Within the African Union of fifty-four sovereign states exists a free trade zone that encompasses nearly half of the countries, one designed to improve individual economies and give support to eradicated tariffs and common currency. Plans for an African Free Trade Zone (AFTZ) began as early as 2008, yet progression toward goals set forth in the agreement have are recently coming to fruition. According to the Christian Science Monitor, this trade zone is expected to affect more than half a billion people and generate a trillion dollars in economic output.


Taking a cue from similar agreements incorporated in the European Union and North America, the primary goal of AFTZ is to create flexible borders within Africa. Because many of the countries involved in this agreement maintain low economies - a recent editorial in Forbes points out that some countries' GDPs are lower than those of some cities in Europe - the abolition of customs fees and a proposed common currency like the Euro stands to benefit everyone involved. While installation of a common franc is not expected for another decade, the twenty-six countries in the AFTZ may still take advantage of improved trade relations.

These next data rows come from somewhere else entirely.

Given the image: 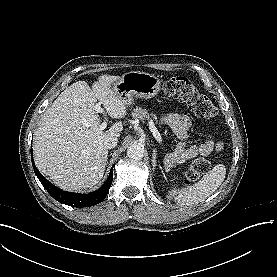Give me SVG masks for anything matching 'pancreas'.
I'll return each mask as SVG.
<instances>
[{
    "instance_id": "cf45deb5",
    "label": "pancreas",
    "mask_w": 277,
    "mask_h": 277,
    "mask_svg": "<svg viewBox=\"0 0 277 277\" xmlns=\"http://www.w3.org/2000/svg\"><path fill=\"white\" fill-rule=\"evenodd\" d=\"M132 117L134 119H140V120L157 119L155 114H149L148 111L142 107L134 108L132 111Z\"/></svg>"
}]
</instances>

The AFTZ is presently comprised of nations from the following trade blocs:


The Common Market for Eastern and Southern Africa has worked in various incarnations for nearly fifty years to promote political and economic stability among member nations. Of the three blocs comprising AFTZ, COMESA is the largest with nineteen members: Burundi, The Comoros, Congo, Djibouti, Egypt, Eritrea, Ethiopia, Kenya, Libya, Madagascar, Malawi, Mauritius, Rwanda, Seychelles, Sudan, Swaziland, Uganda, Zambia, and Zimbabwe.


The East African Community has endured a tumultuous history, having been dissolved thirty years ago and revived in 2000. The EAC has since worked to evolve its five members (Burundi, Kenya, Rwanda, Tanzania, and Uganda) into a single state which would allow residents a common passport and currency. More recently, the EAC is preparing to admit South Sudan into membership.


The Southern African Development Community was formally established more than thirty years ago and has worked to maintain good relations between neighboring nations in the southern region of the continent. While challenges such as livestock disease and civil war have threatened the overall economy of the area, the union has worked to overcome obstacles. Members of SADC include Angola, Botswana, Congo, Lesotho, Malawi, Mauritius, Mozambique, Namibia, the Seychelles, South Africa, Swaziland, Tanzania, Zambia, and Zimbabwe.

Economic critics have praised the formation of the AFTZ as a means of improving individual economies and perhaps forging new relationships outside the zone. Presently, less than ten percent of trade occurs between AFTZ nations. If the trade blocs expect to achieve their trade liberalization goals, these nations must focus more on communication and trade with each other. Given the low GDPs of various member nations, the relief from tariffs is one way to preserve income and invest toward a brighter future.